HRE-Rettungsübernahmegesetz, Vergesellschaftung der Bank-Schulden.

Norbert Nelte
- 12.03.09 - Staat

Am Mittwoch, den 18.02.09, hat die Bundesregierung das Finanzsicherungsgesetz für die Hypo-Real-Estate (HRE) in die Wege geleitet und die FDP ist hellauf empört über eine mögliche, angebliche Enteignung. Was heißt überhaupt Enteignung?

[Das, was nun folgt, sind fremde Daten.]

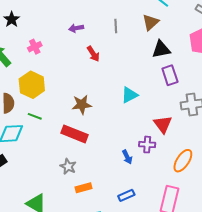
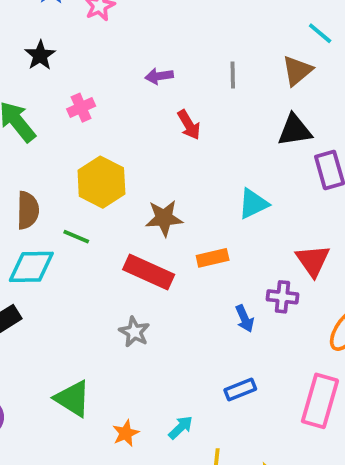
black triangle: (161, 49) -> (295, 130), moved
yellow hexagon: (32, 85) -> (101, 182), moved
orange rectangle: (84, 188) -> (213, 258), moved

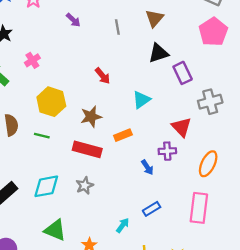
purple arrow: (159, 76) -> (73, 20), moved, turned -119
red arrow: (189, 125) -> (103, 76), moved
cyan diamond: (31, 267) -> (46, 186), moved
gray star: (134, 332) -> (85, 185), turned 30
cyan arrow: (181, 427) -> (123, 225), moved

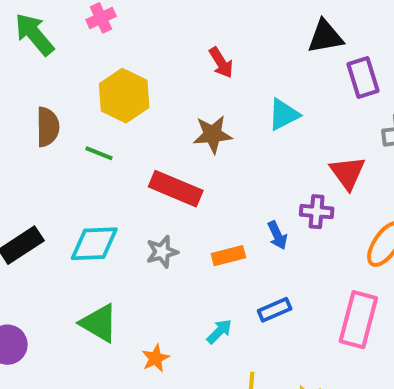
brown star: (91, 117) -> (213, 134), moved
orange rectangle: (123, 135) -> (228, 256), moved

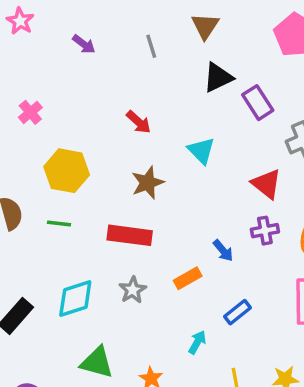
cyan triangle: (284, 115) -> (201, 151), turned -32
purple cross: (317, 212) -> (265, 231), moved

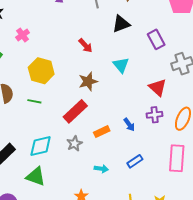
black triangle: (218, 78) -> (121, 24), moved
red rectangle: (130, 235) -> (75, 111), turned -55
orange rectangle: (188, 278) -> (102, 132), moved
cyan arrow: (197, 342) -> (101, 169), moved, turned 64
green triangle: (97, 362) -> (36, 176), moved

102 Milliarden Euro vom Steuerzahler hat der Staat schon in eine Bank reingepumpt, die nur noch 250 Millionen wert ist. Die Aktionäre müssten pro Aktie noch Tausende Mark zahlen, es handelt sich in Wirklichkeit um eine Enteignung der Schulden. Auch die FDP, die ihre „Privat ist heilig“-Propaganda veranstaltet, müsste wissen, dass mit einer Enteignung der HRE-Aktionär noch am billigsten aus der Sache rauskommt.

Die Kapitalbesitzer-Herrschaften besitzen doch so eine unverfrorene Frechheit, sich über die Enteignung hrer Schulden zu entrüsten und gleichzeitig am gleichen Tag meldet die HRE wieder einen Finanzhilfebedarf von 20 Milliarden an. Das zeigt doch, dass  die Diskussion um die Enteignung nur eine Ablenkung von ganz anderen Tatsachen geht.

Die Banken weltweit haben noch Derivate im Keller liegen, die 10 mal größer sind als das Weltbruttosozialprodukt. Dazu kommt noch der ganze Giftmüll der faulen Immobilienkredite, die CDS und, und, und. Auch die HRE hat all den Müll in ihrer Bilanz und mit schöner Regelmäßigkeit sind doch bisher schon durchschnittlich von der HRE jede Woche 20 Milliarden abgeschrieben und vom Staat ausgeglichen worden, mit den neuen 20 Mrd., wären das schon 124 Milliarden.

Indem aber der Staat die Bank verstaatlicht hat, muss er auch die anfallenden Abschreibungen mit dem Geld der kleinen Steuerzahler ausgleichen. Gewinne wurden eben privatisiert und Verluste vergesellschaftet. Nun kann der Staat des Kapitals heimlich, still und leise dem HRE-Bettler jede Woche ohne großes Aufsehen ein Zwanziger zukommen lassen. Kein Protest, alle feiern die Verstaatlichung als Sieg, auch die Gewerkschaftsführer und die Linke. Die ehemalige „revolutionäre“ Linke kriegt sowieso bei dem Wort „Verstaatlichung“ feuchte Augen. Dabei ist doch bei einer Verstaatlichung überhaupt erst zu fragen, wem gehört der Staat, dem Arbeiter oder dem Kapital, und noch gehört der Staat den Thyssens und den Quandts.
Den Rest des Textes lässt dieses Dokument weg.